Below is a listing; retype exactly the line with "radyo yayınında teknoloji" and every line after it through the end, and only those, leaving out the pictures.

☆ ☆ ☆ ☆

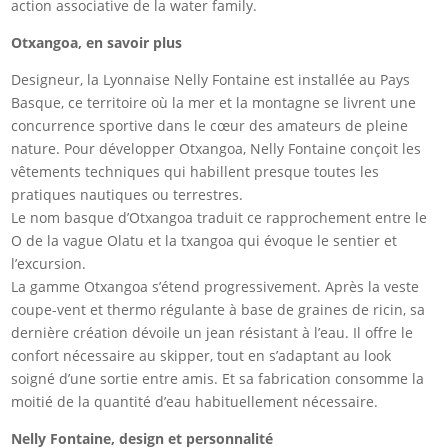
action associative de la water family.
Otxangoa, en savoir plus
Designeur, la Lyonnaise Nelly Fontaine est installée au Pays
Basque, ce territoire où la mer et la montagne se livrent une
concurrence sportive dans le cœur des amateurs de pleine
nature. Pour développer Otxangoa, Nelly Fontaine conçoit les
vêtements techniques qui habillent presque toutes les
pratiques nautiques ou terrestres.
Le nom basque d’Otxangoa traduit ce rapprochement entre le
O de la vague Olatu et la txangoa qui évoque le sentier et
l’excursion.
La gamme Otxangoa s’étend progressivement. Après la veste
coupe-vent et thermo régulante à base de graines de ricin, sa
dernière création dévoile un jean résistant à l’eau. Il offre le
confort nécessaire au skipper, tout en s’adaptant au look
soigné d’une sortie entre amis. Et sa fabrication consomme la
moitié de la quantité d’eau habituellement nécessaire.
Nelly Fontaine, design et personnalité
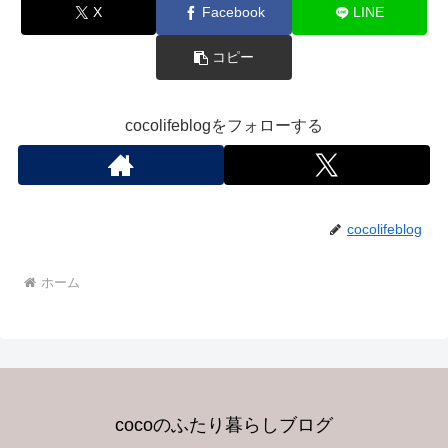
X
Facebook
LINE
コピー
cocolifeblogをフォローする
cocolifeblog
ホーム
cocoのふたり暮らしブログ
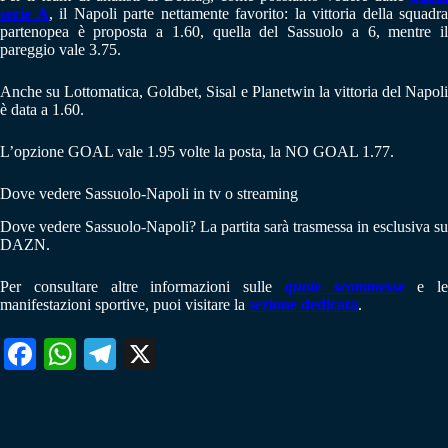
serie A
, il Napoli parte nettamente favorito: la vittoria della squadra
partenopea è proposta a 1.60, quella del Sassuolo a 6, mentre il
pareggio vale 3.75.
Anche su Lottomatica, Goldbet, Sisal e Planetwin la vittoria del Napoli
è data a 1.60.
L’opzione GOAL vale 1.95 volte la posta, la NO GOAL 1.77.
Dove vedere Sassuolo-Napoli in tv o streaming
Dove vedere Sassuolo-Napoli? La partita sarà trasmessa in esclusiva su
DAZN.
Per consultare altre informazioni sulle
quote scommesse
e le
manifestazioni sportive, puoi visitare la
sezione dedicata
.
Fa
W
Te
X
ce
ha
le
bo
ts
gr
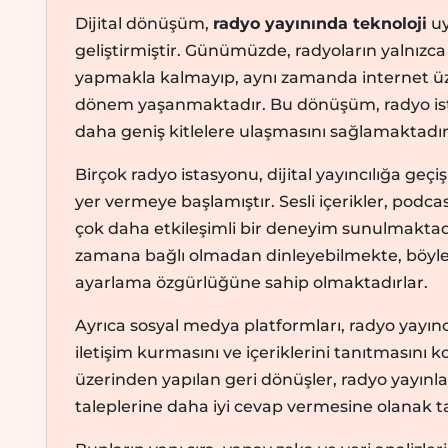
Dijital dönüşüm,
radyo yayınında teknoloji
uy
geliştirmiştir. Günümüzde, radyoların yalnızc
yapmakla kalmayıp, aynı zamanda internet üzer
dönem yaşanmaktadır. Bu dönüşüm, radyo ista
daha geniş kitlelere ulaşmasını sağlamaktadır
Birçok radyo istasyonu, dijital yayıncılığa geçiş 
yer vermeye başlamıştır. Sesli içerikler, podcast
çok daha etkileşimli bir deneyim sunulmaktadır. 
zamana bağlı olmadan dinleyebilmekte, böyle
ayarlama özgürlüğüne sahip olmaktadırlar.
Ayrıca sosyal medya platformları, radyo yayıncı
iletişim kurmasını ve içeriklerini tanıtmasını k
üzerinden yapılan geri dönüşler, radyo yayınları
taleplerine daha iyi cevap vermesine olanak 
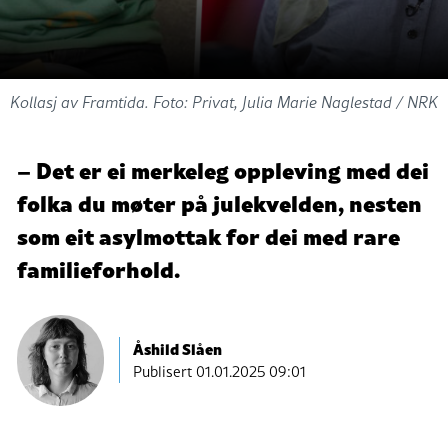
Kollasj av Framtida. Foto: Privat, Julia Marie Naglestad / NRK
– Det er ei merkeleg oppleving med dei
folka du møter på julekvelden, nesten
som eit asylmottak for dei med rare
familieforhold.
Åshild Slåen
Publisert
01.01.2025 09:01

☆ ☆ ☆ ☆

§ Answer box
radyo yayınında teknoloji
uy
geliştirmiştir. Günümüzde, radyoların yalnızc
yapmakla kalmayıp, aynı zamanda internet üzer
dönem yaşanmaktadır. Bu dönüşüm, radyo ista
daha geniş kitlelere ulaşmasını sağlamaktadır
Birçok radyo istasyonu, dijital yayıncılığa geçiş 
yer vermeye başlamıştır. Sesli içerikler, podcast
çok daha etkileşimli bir deneyim sunulmaktadır. 
zamana bağlı olmadan dinleyebilmekte, böyle
ayarlama özgürlüğüne sahip olmaktadırlar.
Ayrıca sosyal medya platformları, radyo yayıncı
iletişim kurmasını ve içeriklerini tanıtmasını k
üzerinden yapılan geri dönüşler, radyo yayınları
taleplerine daha iyi cevap vermesine olanak 
Kollasj av Framtida. Foto: Privat, Julia Marie Naglestad / NRK
– Det er ei merkeleg oppleving med dei
folka du møter på julekvelden, nesten
som eit asylmottak for dei med rare
familieforhold.
Åshild Slåen
Publisert
01.01.2025 09:01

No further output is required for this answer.